Wie Kinder durch unsere eigenen Mängel belastet werden können

12-12-2016 03:32:15 Autor:   Yi Ming Kategorien:   China , Traditionelle Kultur

Der Zug, des Kaisers Xuande in seiner Kutsche (1425-1435 nach Chr.). (Bild: Wikimedia / CC0 1.0)

Als Eltern sehen wir es gerne, wenn unsere Kinder so aufwachsen, dass wir stolz auf sie sein können – sie sollen hübsch sein, einen guten Charakter haben, später im Beruf erfolgreich sein und liebevolle Ehepartner sein. Jedoch, bei dem Versuch unsere Ziele zu erreichen, könnten wir unabsichtlich unsere Kinder durch eigene Mängel belasten. Hier ist eine Geschichte, die diese Situation veranschaulicht.

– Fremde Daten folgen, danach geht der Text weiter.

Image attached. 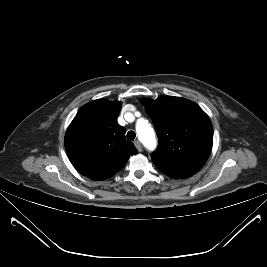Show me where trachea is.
<instances>
[{
  "label": "trachea",
  "instance_id": "1",
  "mask_svg": "<svg viewBox=\"0 0 267 267\" xmlns=\"http://www.w3.org/2000/svg\"><path fill=\"white\" fill-rule=\"evenodd\" d=\"M126 137L128 140L133 141L136 137V133L134 131H128Z\"/></svg>",
  "mask_w": 267,
  "mask_h": 267
}]
</instances>
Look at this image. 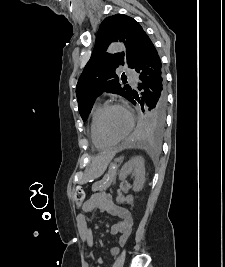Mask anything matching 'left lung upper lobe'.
<instances>
[{
    "label": "left lung upper lobe",
    "mask_w": 225,
    "mask_h": 267,
    "mask_svg": "<svg viewBox=\"0 0 225 267\" xmlns=\"http://www.w3.org/2000/svg\"><path fill=\"white\" fill-rule=\"evenodd\" d=\"M145 36L146 33L140 24L123 14L107 17L101 23L93 53L76 86L79 112L84 121L89 115L96 97L104 91L130 99L131 87L129 85L122 86L115 71L124 64H128L129 68L135 67ZM114 41L123 42L126 46V53L114 55L106 53V48ZM164 123L165 115L155 116L152 110L147 109L146 127L149 132L160 134Z\"/></svg>",
    "instance_id": "1"
}]
</instances>
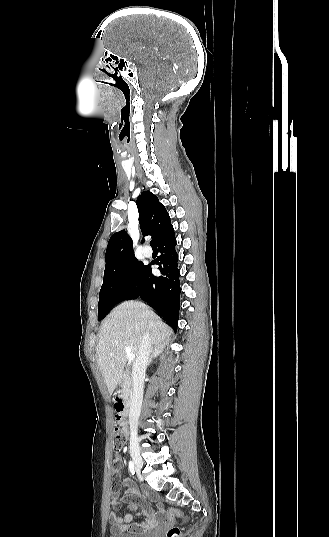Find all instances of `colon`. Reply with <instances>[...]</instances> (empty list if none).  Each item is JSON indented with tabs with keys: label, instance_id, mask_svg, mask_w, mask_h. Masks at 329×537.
I'll use <instances>...</instances> for the list:
<instances>
[{
	"label": "colon",
	"instance_id": "1",
	"mask_svg": "<svg viewBox=\"0 0 329 537\" xmlns=\"http://www.w3.org/2000/svg\"><path fill=\"white\" fill-rule=\"evenodd\" d=\"M116 413H118L117 410H115V417ZM127 439V433L123 428L116 427L113 431V448L116 451H119L123 448V446L126 443ZM168 516L172 520H178L181 518L182 513L178 509H172L169 511ZM180 530L178 527H170L166 532V537H179Z\"/></svg>",
	"mask_w": 329,
	"mask_h": 537
}]
</instances>
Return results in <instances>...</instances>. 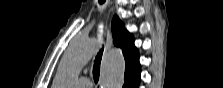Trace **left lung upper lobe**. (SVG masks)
<instances>
[{
  "label": "left lung upper lobe",
  "instance_id": "5c2ea615",
  "mask_svg": "<svg viewBox=\"0 0 223 88\" xmlns=\"http://www.w3.org/2000/svg\"><path fill=\"white\" fill-rule=\"evenodd\" d=\"M112 35L114 45L122 48L126 66L139 65V55L134 46V40L127 32L118 16H114L112 20Z\"/></svg>",
  "mask_w": 223,
  "mask_h": 88
}]
</instances>
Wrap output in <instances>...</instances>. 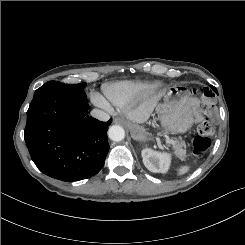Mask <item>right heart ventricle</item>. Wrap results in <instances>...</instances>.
<instances>
[{
  "mask_svg": "<svg viewBox=\"0 0 245 245\" xmlns=\"http://www.w3.org/2000/svg\"><path fill=\"white\" fill-rule=\"evenodd\" d=\"M159 86L158 82L124 81L104 87L108 102L117 109L127 108Z\"/></svg>",
  "mask_w": 245,
  "mask_h": 245,
  "instance_id": "obj_1",
  "label": "right heart ventricle"
}]
</instances>
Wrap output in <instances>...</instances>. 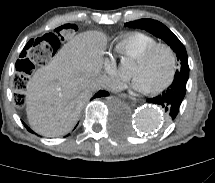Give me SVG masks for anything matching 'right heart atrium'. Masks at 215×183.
Masks as SVG:
<instances>
[{"instance_id":"obj_1","label":"right heart atrium","mask_w":215,"mask_h":183,"mask_svg":"<svg viewBox=\"0 0 215 183\" xmlns=\"http://www.w3.org/2000/svg\"><path fill=\"white\" fill-rule=\"evenodd\" d=\"M104 65L106 71L113 76L118 83L121 82L117 60L114 57H108L105 59Z\"/></svg>"}]
</instances>
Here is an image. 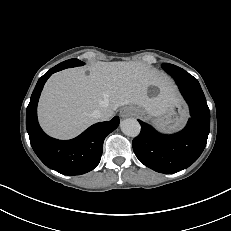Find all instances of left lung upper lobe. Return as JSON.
<instances>
[{
    "instance_id": "5c2ea615",
    "label": "left lung upper lobe",
    "mask_w": 231,
    "mask_h": 231,
    "mask_svg": "<svg viewBox=\"0 0 231 231\" xmlns=\"http://www.w3.org/2000/svg\"><path fill=\"white\" fill-rule=\"evenodd\" d=\"M175 67H177V66L172 65V64H163V65H162V68H163V69H165V68H175Z\"/></svg>"
}]
</instances>
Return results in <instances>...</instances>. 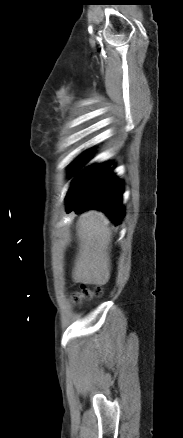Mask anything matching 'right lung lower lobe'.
<instances>
[{"instance_id": "right-lung-lower-lobe-1", "label": "right lung lower lobe", "mask_w": 183, "mask_h": 438, "mask_svg": "<svg viewBox=\"0 0 183 438\" xmlns=\"http://www.w3.org/2000/svg\"><path fill=\"white\" fill-rule=\"evenodd\" d=\"M111 164L89 166L75 177L67 193V212L96 208L104 211L115 224L121 222L123 185L112 173Z\"/></svg>"}]
</instances>
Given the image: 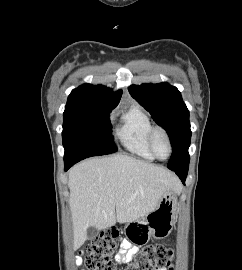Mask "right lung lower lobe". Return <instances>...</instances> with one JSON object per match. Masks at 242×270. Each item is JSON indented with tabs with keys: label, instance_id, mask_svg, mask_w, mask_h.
Segmentation results:
<instances>
[{
	"label": "right lung lower lobe",
	"instance_id": "98d812e1",
	"mask_svg": "<svg viewBox=\"0 0 242 270\" xmlns=\"http://www.w3.org/2000/svg\"><path fill=\"white\" fill-rule=\"evenodd\" d=\"M75 163H77L76 161H72V162H65V171H67L72 165H74Z\"/></svg>",
	"mask_w": 242,
	"mask_h": 270
}]
</instances>
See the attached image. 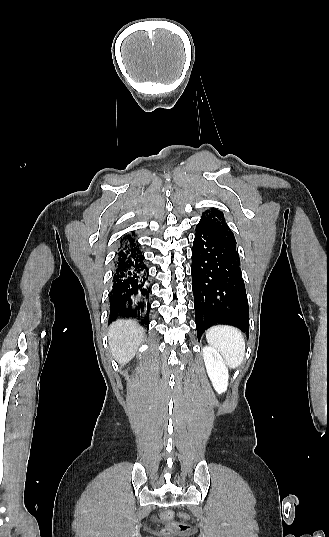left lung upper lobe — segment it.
Segmentation results:
<instances>
[{
	"instance_id": "left-lung-upper-lobe-1",
	"label": "left lung upper lobe",
	"mask_w": 329,
	"mask_h": 537,
	"mask_svg": "<svg viewBox=\"0 0 329 537\" xmlns=\"http://www.w3.org/2000/svg\"><path fill=\"white\" fill-rule=\"evenodd\" d=\"M200 221L236 242L233 232L225 222L223 213L218 209L212 208L211 211L207 210L203 212Z\"/></svg>"
}]
</instances>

Während der Zeit der streitenden Reiche gab es einen Beamten namens Jiang Yuan aus dem Staat Song. Er hatte zehn Söhne, die den Neid bei anderen Eltern hätten erwecken können, jedoch hatten alle seine Söhne irgendein körperliches Gebrechen.

 

Ein Bewässerungsprojekt aus dem Qin Staat aus dem Jahre 256 v.Chr. zur Zeit der streitenden Reiche (Bild: Shizhao via wikimedia / CC BY-SA 3.0)

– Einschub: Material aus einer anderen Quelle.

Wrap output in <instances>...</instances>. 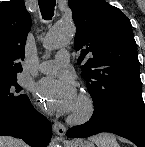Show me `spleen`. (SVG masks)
Masks as SVG:
<instances>
[{
  "instance_id": "3e777b00",
  "label": "spleen",
  "mask_w": 145,
  "mask_h": 147,
  "mask_svg": "<svg viewBox=\"0 0 145 147\" xmlns=\"http://www.w3.org/2000/svg\"><path fill=\"white\" fill-rule=\"evenodd\" d=\"M90 140L98 147H119L116 138L113 135L107 133L91 137Z\"/></svg>"
}]
</instances>
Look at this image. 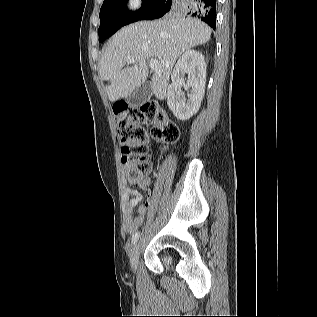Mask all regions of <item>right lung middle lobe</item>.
I'll use <instances>...</instances> for the list:
<instances>
[{
  "mask_svg": "<svg viewBox=\"0 0 317 317\" xmlns=\"http://www.w3.org/2000/svg\"><path fill=\"white\" fill-rule=\"evenodd\" d=\"M142 1V8L136 12H129L126 7L127 0H104L99 14V42H103L126 24L146 19L148 14L158 6L162 0ZM184 3L185 0H174L171 4L170 11L181 9Z\"/></svg>",
  "mask_w": 317,
  "mask_h": 317,
  "instance_id": "right-lung-middle-lobe-1",
  "label": "right lung middle lobe"
}]
</instances>
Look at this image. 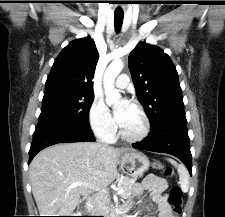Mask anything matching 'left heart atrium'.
Returning a JSON list of instances; mask_svg holds the SVG:
<instances>
[{
  "label": "left heart atrium",
  "instance_id": "obj_1",
  "mask_svg": "<svg viewBox=\"0 0 225 217\" xmlns=\"http://www.w3.org/2000/svg\"><path fill=\"white\" fill-rule=\"evenodd\" d=\"M129 106H130L129 102L126 99H123L119 102V104L114 110L115 121L120 127L125 122Z\"/></svg>",
  "mask_w": 225,
  "mask_h": 217
}]
</instances>
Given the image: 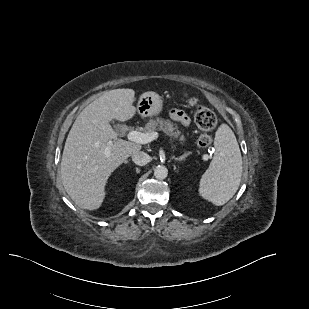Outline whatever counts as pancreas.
I'll list each match as a JSON object with an SVG mask.
<instances>
[{"mask_svg": "<svg viewBox=\"0 0 309 309\" xmlns=\"http://www.w3.org/2000/svg\"><path fill=\"white\" fill-rule=\"evenodd\" d=\"M155 130L163 131L166 135L173 139H179L180 143H183L186 138L181 131L178 130V127L175 126L170 120H165L162 118L150 119L148 123L143 128V132L150 133Z\"/></svg>", "mask_w": 309, "mask_h": 309, "instance_id": "obj_1", "label": "pancreas"}]
</instances>
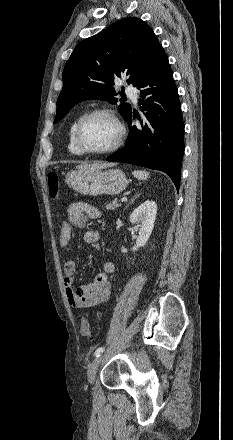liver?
I'll list each match as a JSON object with an SVG mask.
<instances>
[{
    "instance_id": "6515ba94",
    "label": "liver",
    "mask_w": 233,
    "mask_h": 440,
    "mask_svg": "<svg viewBox=\"0 0 233 440\" xmlns=\"http://www.w3.org/2000/svg\"><path fill=\"white\" fill-rule=\"evenodd\" d=\"M113 163H94V164H82V165H78L76 168L77 169H82V168H97V169H103L106 167H111L113 166Z\"/></svg>"
}]
</instances>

Einer seiner Freunde, der sehr besorgt über Jiang Yuan’s Lage war, fragte ihn: „Hast Du in deinem früheren Leben etwas getan, dass solche Trübsal verursacht haben könnte?“

Jiang dachte eine Weile nach und sagte dann:

„Ich habe niemals andere absichtlich verletzt! Jedoch bin ich sehr neidisch auf andere.“

„Falls ich jemanden kennen lerne, der sehr fähig ist, bin ich auf sein Talent neidisch. Falls mir jemand schmeichelt, mag ich ihn. Höre ich, dass jemand etwas Gutes gemacht hat, glaube ich das nicht und unterstelle, dass er verlogen ist. Wenn ich erfahre, dass jemand etwas Falsches gemacht hat, glaube ich es ohne jeden Zweifel. Falls ich höre, dass jemand etwas gewonnen hat, habe ich das Gefühl gerade etwas verloren zu haben. Höre ich dagegen, dass jemand etwas verloren hat, bin ich froh und habe das Gefühl etwas gewonnen zu haben.“

„So denke ich jeden Tag über meine Mitmenschen.“

Sein Freund erwiderte daraufhin:

„Deine Gedanken sind nicht richtig.  Ich befürchte, dass du mit solch einem Neid noch von einem Unglück befallen wirst. Deine 10 Söhne leiden an diversen physischen Gebrechen, und du glaubst nicht, dass es eine Warnung ist?“

„Die Menschen in alter Zeit wussten, dass gute Taten belohnt und schlechte Taten bestraft werden.“

Jiang Xuan war sehr besorgt über das, was sein Freund sagte und bat diesen ihm zu helfen, seine Ansichten zu ändern. Sein Freund antwortete:

„Die Gottheiten kennen jede Deiner Gesinnungen und Gedanken. Falls Du wirklich Dein Verhalten verbessern möchtest, sei freundlich und gutherzig und tue Gutes. So kannst Du Dein Schicksal ändern.“

 

Der Rian Tian Buddha, auch als Großer Buddha bekannt, auf der Lantau Insel in Hongkong (Bild: Henry_Wang via Pixabay/ CC0 1.0)

 

Jiang folgte dem Rat seines Freundes, war freundlich sowie barmherzig zu anderen und empfahl, diejenigen mit guten Fähigkeiten und einem guten Charakter, Diener des Staates Song zu werden.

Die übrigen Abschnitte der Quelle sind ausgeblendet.